不二工機の中国法人が日立の製造管理システムを導入、トレーサビリティーを強化:製造IT導入事例
冷凍・空調用自動制御機器大手の不二工機の中国法人である蘇州不二工机有限公司(蘇州不二工机)と日立製作所(日立)は2020年11月16日、協創を通じて、製品トレーサビリティー強化とサプライチェーン連係を実現するスマートな高効率生産システムを構築し、同年10月から稼働を開始したと発表した。
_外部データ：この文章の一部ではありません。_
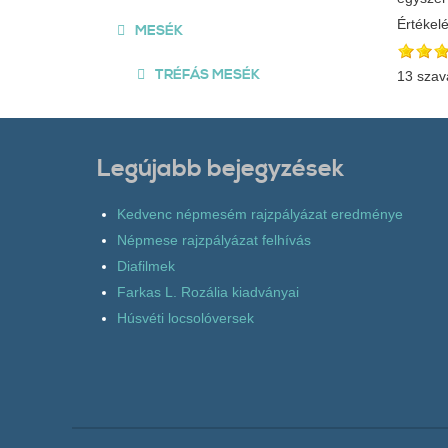
Értékel
MESÉK
TRÉFÁS MESÉK
13 szav
Legújabb bejegyzések
Kedvenc népmesém rajzpályázat eredménye
Népmese rajzpályázat felhívás
Diafilmek
Farkas L. Rozália kiadványai
Húsvéti locsolóversek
冷凍・空調用自動制御機器大手の不二工機の中国法人である蘇州不二工机有限公司(以下、蘇州不二工机)と日立製作所(以下、日立)は2020年11月16日、協創を通じて、製品トレーサビリティー強化とサプライチェーン連係を実現するスマートな高効率生産システムを構築し、同年10月から稼働を開始したと発表した。
今回のシステム構築は、蘇州不二工机のエアコン用自動制御機器の製造工場(江蘇省蘇州市)が対象となった。日立の子会社である日立解決方案(中国)有限公司(以下、日立解決方案)が、日立のデジタルソリューション「Lumada」の製造管理システム「FactRiSM(ファクトリズム)」を導入することで製品トレーサビリティーの大幅な強化を実現した。
これまで蘇州不二工机では、作業員が紙に作業実績を記録していたため、トレーサビリティーを行うのに多くの時間を要していた。今回のFactRiSMの導入によって、製造ロット単位で現品票をバーコードリーダーで読み取るなどして管理するとともに、製造現場のIoT(モノのインターネット)化により使用部品のロット、生産ラインや生産シフトなどの4M(huMan:人、Machine:設備、Material:材料、Method:方法)データについてリアルタイムかつ正確に電子データとして管理できるようになった。
これにより、従来の紙による記録管理と比べて、製品不具合発生の際に製品のトレースバックとトレースフォワードを瞬時に行えるので、原因究明と波及範囲の絞り込みを迅速化できる。また、不備が発覚した原料ロットをロック状態にするインターロック機能などを備えているので作業ミスの防止につなげられる。製造現場の4Mデータを活用して、ISO22400に準拠した総合設備効率(OEE)などの分析を行う機能も有しているので、それらを基にした改善施策の立案と実行、生産性向上も実現できる。生産進捗のリアルタイムな見える化も可能になるという。
蘇州不二工机はこれまでも、生産管理システム「WEBSKY」や購買電子取引サービス「TWX-21 Web-EDI Global」、倉庫管理システム「ONEsLOGI」(日立物流ソフトウェア)など日立グループの基幹システム、周辺システムを2004年から順次導入し、システムを拡張している。今回導入したFactRiSMによって収集・蓄積する製造現場の部品出庫、加工、組立、検査ラインにおける4Mデータは、WEBSKYの作業計画データおよび顧客への製品販売データ、TWX-21 Web-EDI Globalの調達先からの購入部品のロットデータ、ONEsLOGIの部品入出庫データなどとも連携している。これによって、製造現場と調達、生産、販売までのサプライチェーンが相互につながり、よりリアルタイムに事業全体の進捗状況やボトルネックなどの見える化が図れ、市場起点での迅速な経営判断と製造現場への反映が可能になるとしている。